Há o diário íntimo e o diário público. Deste se encarrega a imprensa, onde os diaristas públicos, os repórteres, dão conhecimento geral do que acontece nos diferentes setores da cidade e do País, desde a Roma dos cônsules, onde foi criado o Acta Diurna, o primeiro diário oficial do mundo. Diz o historiador Tácito que o grande Júlio César, então general conquistando a Gália, de nada se ocupava, antes de o correio a cavalo lhe trazer um exemplar de tabuinha das fofocas da capital, pois o Acta Diurna, além dos atos oficiais do cônsul e do Senado, se ocupava delas: quem comeu quem, quem ofereceu banquete etc. Aquilo que hoje chamamos de notinhas de coluna e também as fake news nasceram, pois, sob égide oficial. E continuam. Nada de novo sob o sol.

Tenho ultimamente percorrido os olhos em muitas páginas do meu diário, para checar consequências de registros ali deitados no correr de décadas.
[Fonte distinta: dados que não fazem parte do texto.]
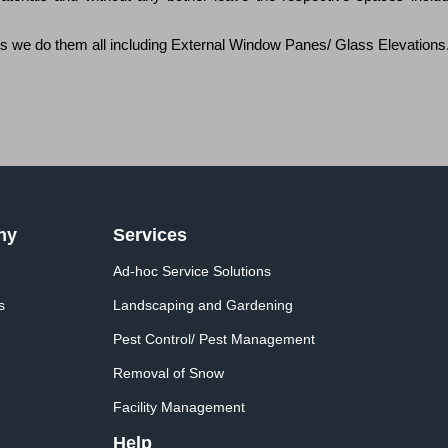
ces we do them all including External Window Panes/ Glass Elevations
ny
Services
Ad-hoc Service Solutions
s
Landscaping and Gardening
Pest Control/ Pest Management
Removal of Snow
Facility Management
Help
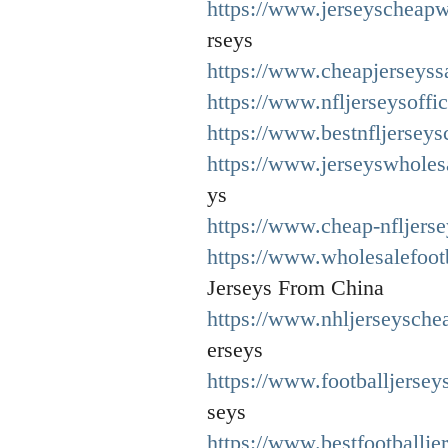
https://www.jerseyscheapw
rseys
https://www.cheapjerseyssa
https://www.nfljerseysoffic
https://www.bestnfljersey
https://www.jerseyswholes
ys
https://www.cheap-nfljers
https://www.wholesalefoot
Jerseys From China
https://www.nhljerseysche
erseys
https://www.footballjersey
seys
https://www.bestfootballje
Porque, todos sabem, como diz o conselheiro Acácio de Eça de Queiroz, as consequências vêm sempre depois, seja na atitude tomada no cotidiano banal de nossas vidas seja num cenário muito mais grave da existência humana, como é a Política, a Justiça, o Governo, a Arte, a Guerra. O autor de um diário, ao registrar não só uma frase ouvida, mas também um sorriso recolhido, um muxoxo, uma anedota contada na descontração de um uísque, está gravando a fotografia da alma do interlocutor e, mais do que isso, a ambiência política, administrativa, artística, religiosa etc, em que tais gestos tão singelos ocorrem.

O meu diário não é floreado de psicologismos como o de meu pai, de uma geração culta, firmada sob os auspícios de Freud, treslida de Dostoiévski, de Proust, de Anatole France, de Machado de Assis, radiologistas sem igual das fraturas da alma humana. Criado sob o império do jornalismo norte-americano, do objetivismo do lead, no qual o importante é o fato em si, o quando, o onde e o como, deitei nas páginas do meu diário a essência, telegraficamente. Imaginava um dia em que, sem os aborrecimentos do ganha-pão, pudesse debruçar-me sobre aquelas páginas para delas extrair, aí sim, uma decifração.

Se Deus quiser, ainda poderei fazê-lo. Por enquanto o que me resta é, às vezes, deitar os olhos sobre aquelas páginas e ficar entre o riso da melancolia, diante de acontecimentos em volta de homens de boa alma, e o assombro do abismo diante da perversidade de outros. Os diaristas públicos estão aí a registrar com eficiência a observação do conselheiro Acácio, mas desconhecem o por que, última pergunta, e vital, do vademécum da imprensa.